Hallo liebe Zwei-und Vierbeiner

Wir D-chen sind ja nun alle ernstzunehmende Junghunde geworden und wir müssen wohl alle in die Schule gehen. Eigentlich lerne ich ganz gern, solange es nicht langweilig wird, aber eben manchmal ist es mir sehr schnell langweilig und mir wird die Überei bald zu blöd. Merkwürdigerweise haben andere Hunde scheinbar viel mehr Geduld?
Natürlich gehe ich nicht dauernd in die Schule seit ich Junghund bin. Ich geniesse das Leben, bleibe gelassen und ich spiele immer noch viel am See.

Um das Zahnen erträglicher zu machen habe ich einen riesigen Kuschelknochen gekriegt, den schleppe ich nun im ganzen Haus herum. Der ist super zum spielen und zum schlafen und wenn ich reinbeisse vergess ich das Zahnen.

Ich gehe mit meinen Zweibeinern in einen Erziehungskurs in dem wir Hunde auch viel spielen dürfen. Ich habe auch schon einiges von den erwachsenen Hunden abgeguckt und gelernt. Ich akzeptiere inzwischen auch, dass ältere Hunde nicht immer mit mir spielen wollen und ich ganz lieb mit den Ängstlichen und Kleinen sein muss.

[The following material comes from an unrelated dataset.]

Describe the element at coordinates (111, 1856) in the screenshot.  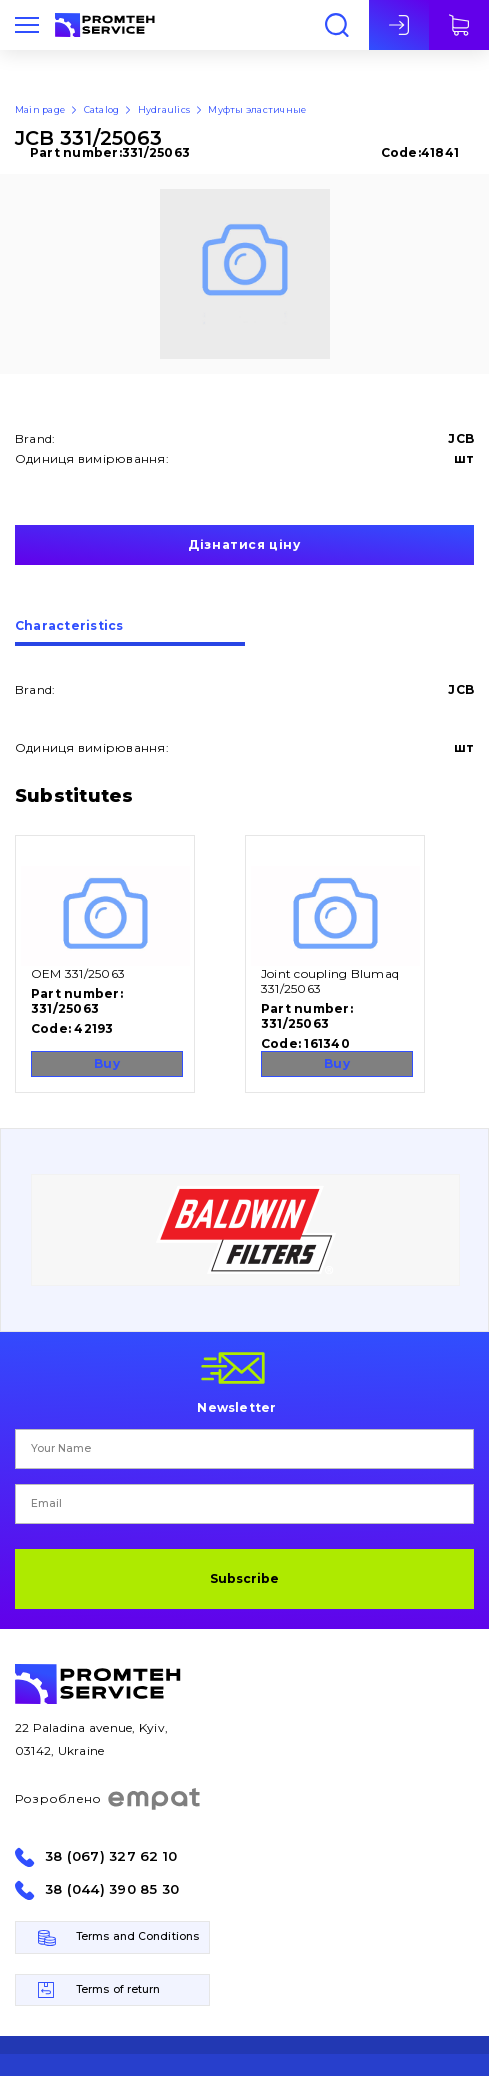
I see `38 (067) 327 62 10` at that location.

Ausser spielen gibt es auch viel Üben und Turnen auf all den Hindernissen und zwischendurch heisst es immer wieder „Fuss“, „Bleib“ und so. Wir kriegen auch Hausaufgaben und ich übe nun immer ordentlich auf einer Seite gehen und am Trottoirrand absitzen – „Fuss“ eben. Absitzen und wieder loslaufen ist ja ganz OK, aber an einer kurzen Leine einfach an all den spannenden Schnüffelecken vorbeilaufen ist blöd. Zum Glück üben wir das immer nur ein paar Meter und dann krieg ich eine Belohnung. Um mich zu motivieren wurde Zweibeiners Leberwurst empfohlen. Ich habe das Zeugs gut gefunden und in einem unbemerkten Augenblick die Tube ergattert. Zweibeiners haben den Rest dann in eine Hundetube gerettet und streng rationiert fürs Üben. Schade!

Zusätzlich gehe ich in die obligatorische Hundeschule. Hier bei mir im Kanton Zürich gehören wir Irish Terrier zu den grossen und/oder massigen Hunden und so muss ich noch 5 Stunden mehr in die Schule als die kleinen. Die machen nur einen 5-stündigen praktischen Sachkundekurs.

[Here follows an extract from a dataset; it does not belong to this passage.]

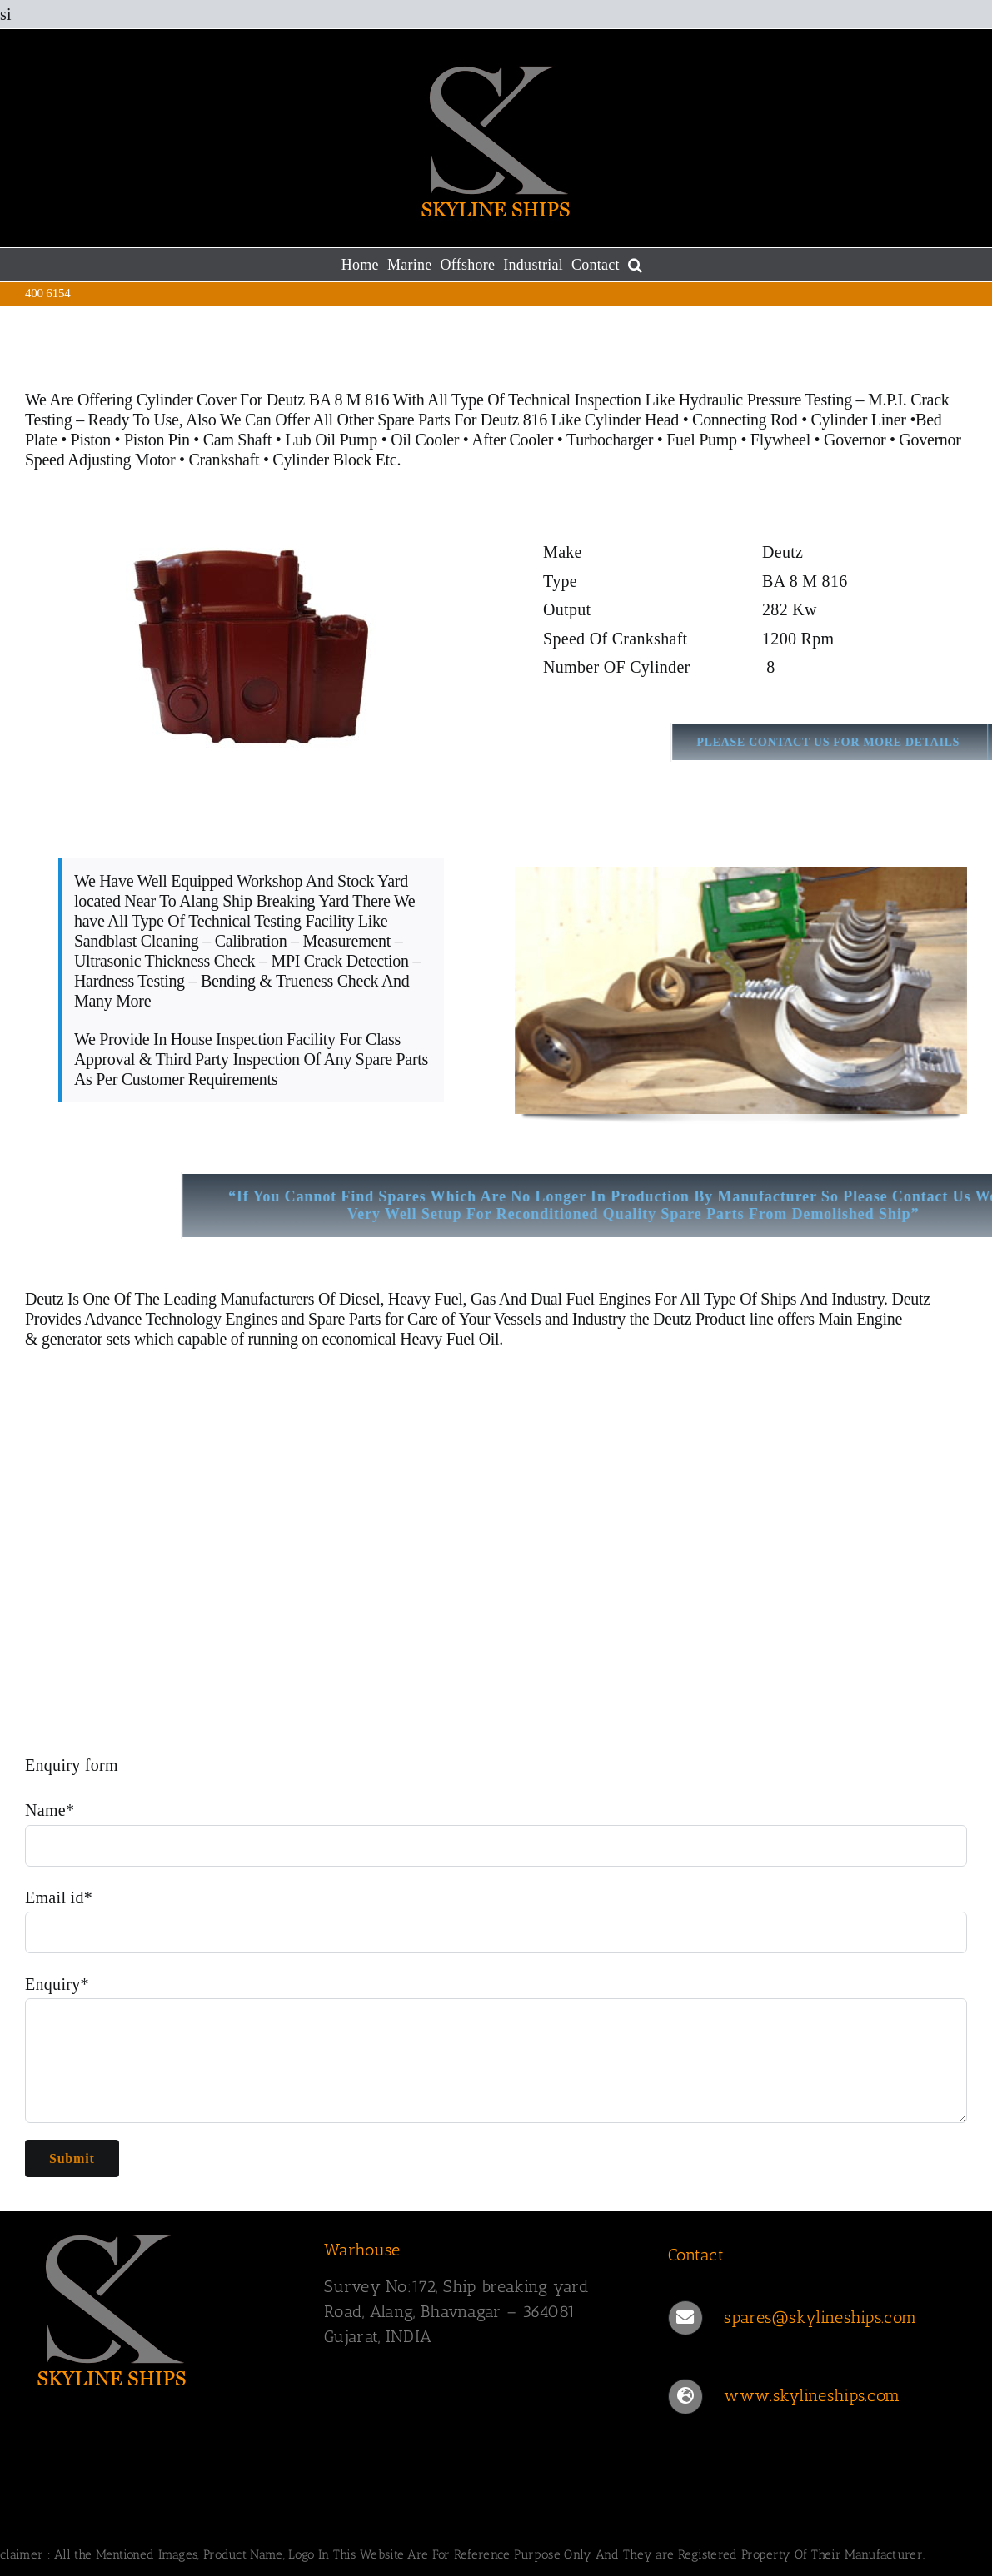 Image resolution: width=992 pixels, height=2576 pixels. I want to click on [SKYLINESHIPS], so click(112, 2307).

Seit ich 16 Wochen alt bin gehe ich nun eben in diesen obligatorischen Junghunde-Praxiskurs mit meiner Zweibeinerin. Die ist nämlich meine offizielle Halterin. Das heisst wohl sie hält die Leine, aber das macht mein Zweibeiner auch und der darf nicht in den Kurs. Die Zweibeinerin kriegt dann einen Sachkundenachweis dafür dass ich brav bin. Mein Zweibeiner kriegt keinen Nachweis und auch ich kriege kein Diplom, obwohl ich ja alles tun soll. Irgendwie ist mir das zu kompliziert.

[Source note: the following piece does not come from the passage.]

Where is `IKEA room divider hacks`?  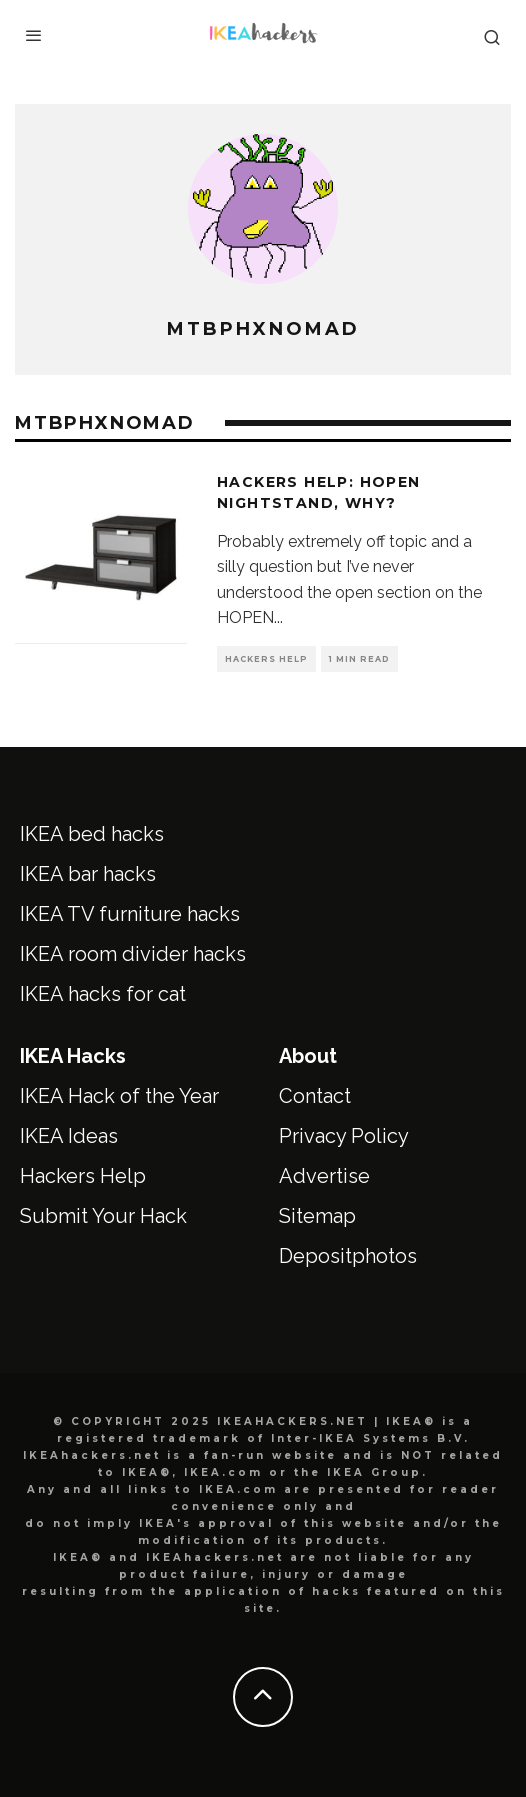
IKEA room divider hacks is located at coordinates (133, 954).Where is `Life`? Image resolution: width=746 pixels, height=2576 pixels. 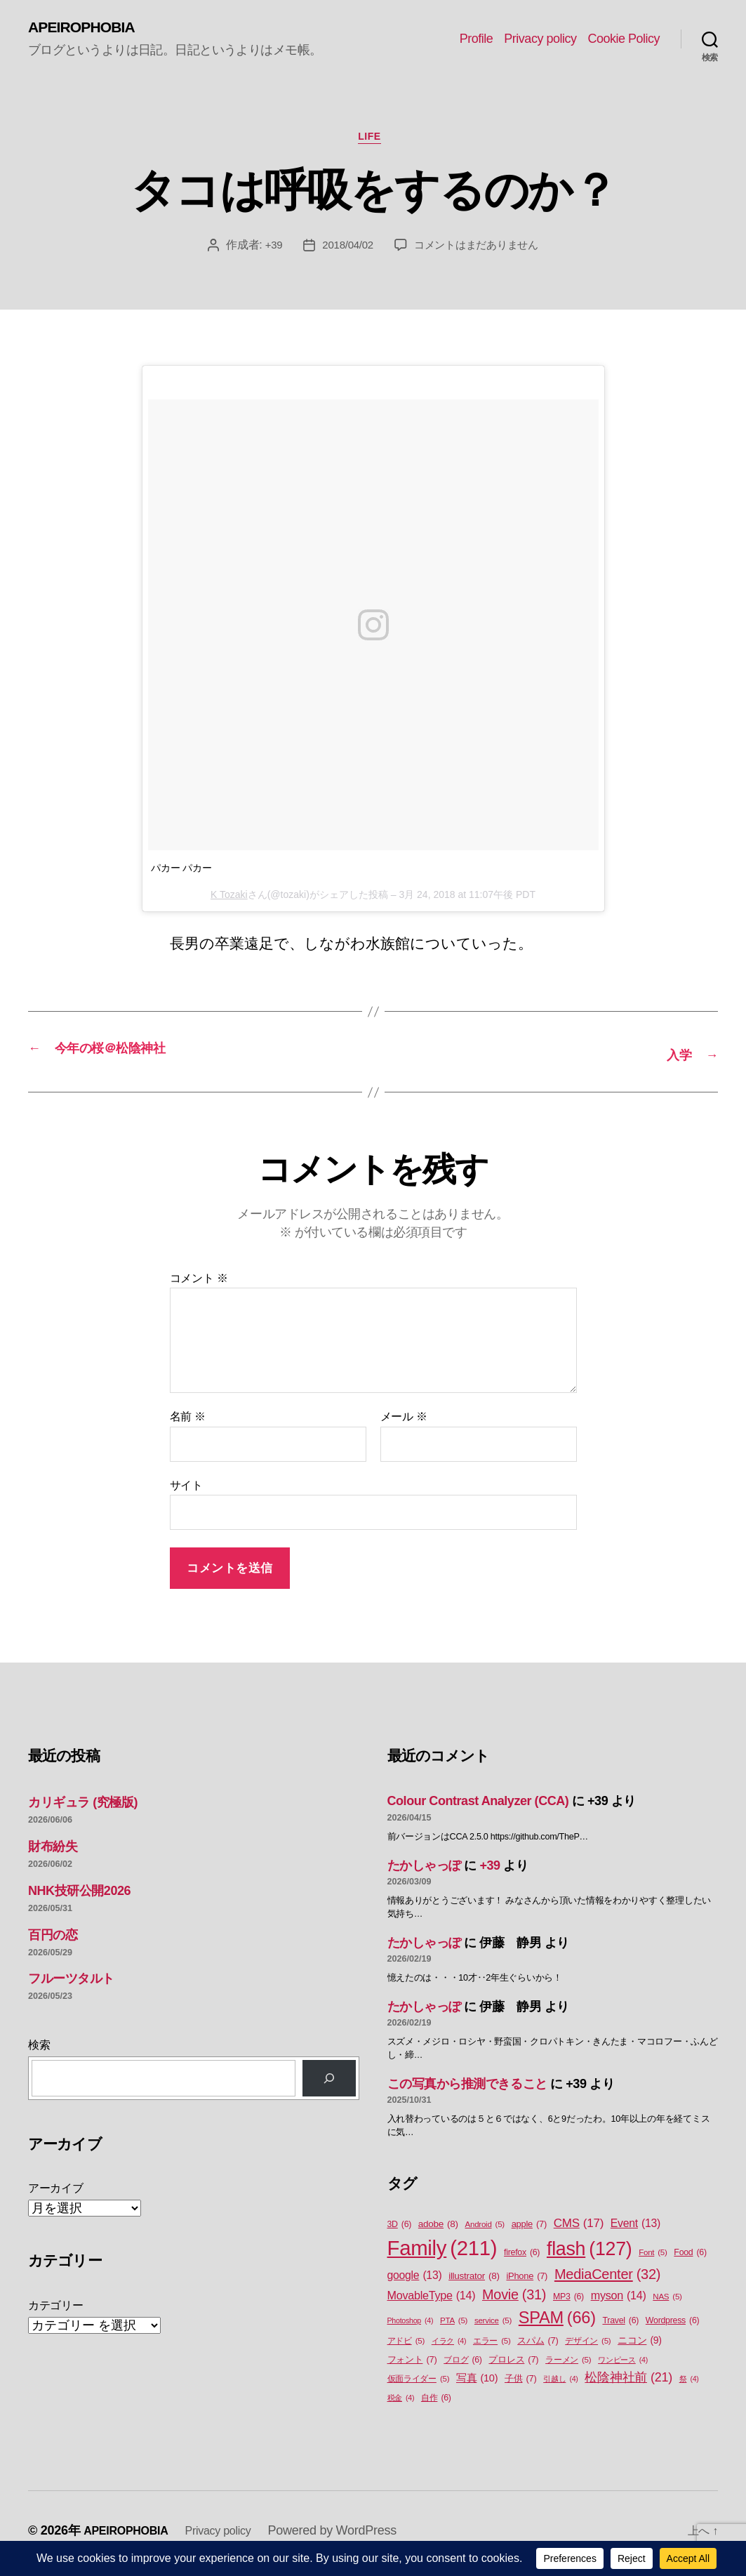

In der ersten Lektion musste ich allerdings rein gar nichts machen. Das heisst wir sollten die ganze Stunde still sitzen und einem Vortrag zuhören, puh wie langweilig! Zweibeiners erhielten einen Stuhl und auch noch Papiere zum lesen. Wir 6 Hunde sollten einfach unterm Tisch sitzen und zuhören.

Es war scheusslich kalt und meine Zweibeinerin hat mich dann vom kalten Betonboden auf den Schoss genommen. Dort hatte ich dann einen viel besseren Überblick und wurde auch von meinen Hundekollegen unter dem Tisch nicht mehr abgelenkt. Trotzdem, ich fand den Vortrag langweilig. Ich hatte gehofft einige Tipps zur Erziehung meiner Zweibeiner aufzuschnappen, aber da gab es nichts Neues zu erfahren. Ausserdem weiss ich doch schon längst dass ich ein lernbegabtes soziales Wesen bin und Konfliktmanagement beherrsche.
Nur die Klickerdemonstration hat mich völlig aufgeschreckt - meine Zweibeinerin auch – wir haben wohl beide nicht so gut aufgepasst. Ich gebe ja zu es war mir langweilig und so habe halt zum Fenster herausgeschaut und alle ausserordentlichen Vorkommnisse mittels Ohrenspitzen und ganz dezentem Fiep meiner Zweibeinerin mitgeteilt, dass Sie auch ja nichts verpasst. Ich habe es mir dabei richtig gemütlich gemacht: Bauch nach oben, alle Viere von mir gestreckt und den Hals lang gereckt Richtung Fenster.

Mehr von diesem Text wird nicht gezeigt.